Work item →
Starting at the line containing "physical gift for lasting memories." and ending at the line containing "The Power of Cbiri: Discover The Modern", transcribe the listing below exactly. Keep both end lines, skip the pictures, and copy nothing else.

Information shown →
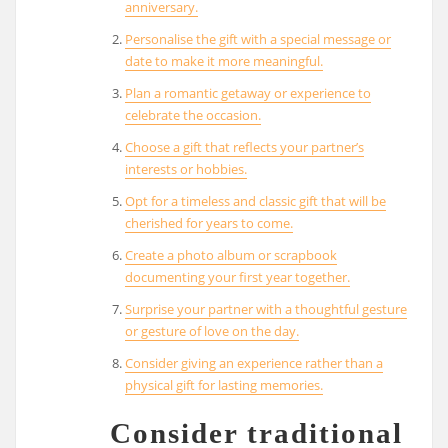
anniversary.
Personalise the gift with a special message or
date to make it more meaningful.
Plan a romantic getaway or experience to
celebrate the occasion.
Choose a gift that reflects your partner’s
interests or hobbies.
Opt for a timeless and classic gift that will be
cherished for years to come.
Create a photo album or scrapbook
documenting your first year together.
Surprise your partner with a thoughtful gesture
or gesture of love on the day.
Consider giving an experience rather than a
physical gift for lasting memories.
Consider traditional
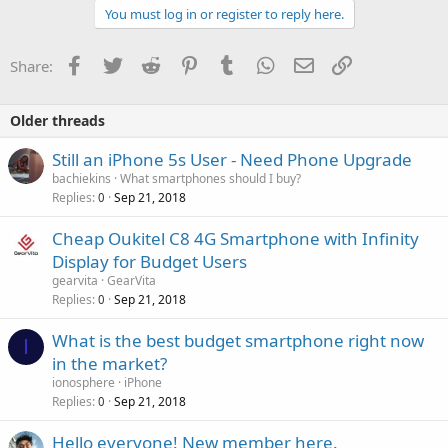
You must log in or register to reply here.
Facebook
Twitter
Reddit
Pinterest
Tumblr
WhatsApp
Email
Link
Share:
Older threads
Still an iPhone 5s User - Need Phone Upgrade
bachiekins
What smartphones should I buy?
Replies
Sep 21, 2018
0
Cheap Oukitel C8 4G Smartphone with Infinity
Display for Budget Users
gearvita
GearVita
Replies
Sep 21, 2018
0
What is the best budget smartphone right now
I
in the market?
ionosphere
iPhone
Replies
Sep 21, 2018
0
Hello everyone! New member here.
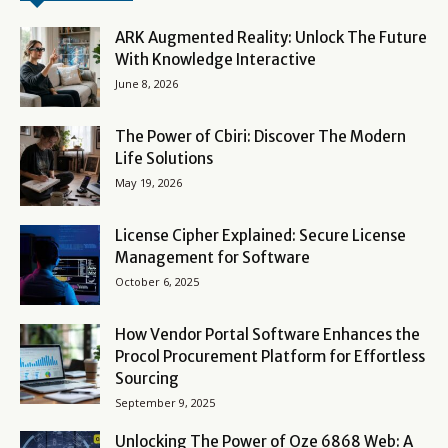
ARK Augmented Reality: Unlock The Future
With Knowledge Interactive
June 8, 2026
The Power of Cbiri: Discover The Modern
Life Solutions
May 19, 2026
License Cipher Explained: Secure License
Management for Software
October 6, 2025
How Vendor Portal Software Enhances the
Procol Procurement Platform for Effortless
Sourcing
September 9, 2025
Unlocking The Power of Oze 6868 Web: A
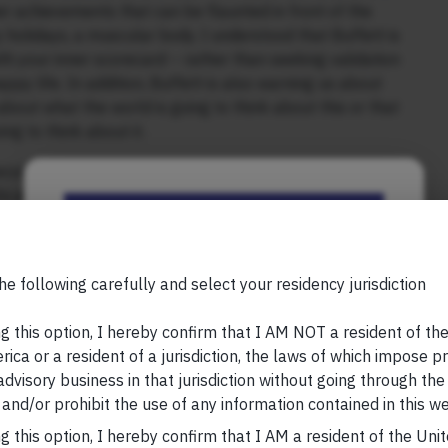
her achievements that can be flaunted in front of the
y holidays, a muscular body. I understood that Buffett is
th your inner scorecard – rather than seeking validation
appy life. In addition, Buffett is also warning us about
about what the world is going to think about this or that
ng to think about it.
econd layer of meaning embedded in Buffett’s
0s and was busy building my second business. That’s
Be the First to Know
ness insights when you read around widely, meet experts
siness problems from first principles. Applying what
seldom leads to enduring competitive advantages in the
Your Name (required)
he following carefully and select your residency jurisdiction
 my 40s, I realised that not only are the best business
g this option, I hereby confirm that I AM NOT a resident of th
rom your own thinking & observations of the wider world),
ica or a resident of a jurisdiction, the laws of which impose pr
re self-generated. Reading Chris Wright’s book on
 advisory business in that jurisdiction without going through the
Your Email (required)
led to find meaning on Earth) “No More Worlds to
and/or prohibit the use of any information contained in this we
elation because that’s when it hit me that Alexander
g this option, I hereby confirm that I AM a resident of the Uni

Written reply →
physical gift for lasting memories.
Consider traditional
You must log in or register to reply here.
Facebook
Twitter
Reddit
Pinterest
Tumblr
WhatsApp
Email
Link
Share:
Older threads
Still an iPhone 5s User - Need Phone Upgrade
bachiekins
What smartphones should I buy?
Replies
Sep 21, 2018
0
Cheap Oukitel C8 4G Smartphone with Infinity
Display for Budget Users
gearvita
GearVita
Replies
Sep 21, 2018
0
What is the best budget smartphone right now
I
in the market?
ionosphere
iPhone
Replies
Sep 21, 2018
0
Hello everyone! New member here.
ARK Augmented Reality: Unlock The Future
With Knowledge Interactive
June 8, 2026
The Power of Cbiri: Discover The Modern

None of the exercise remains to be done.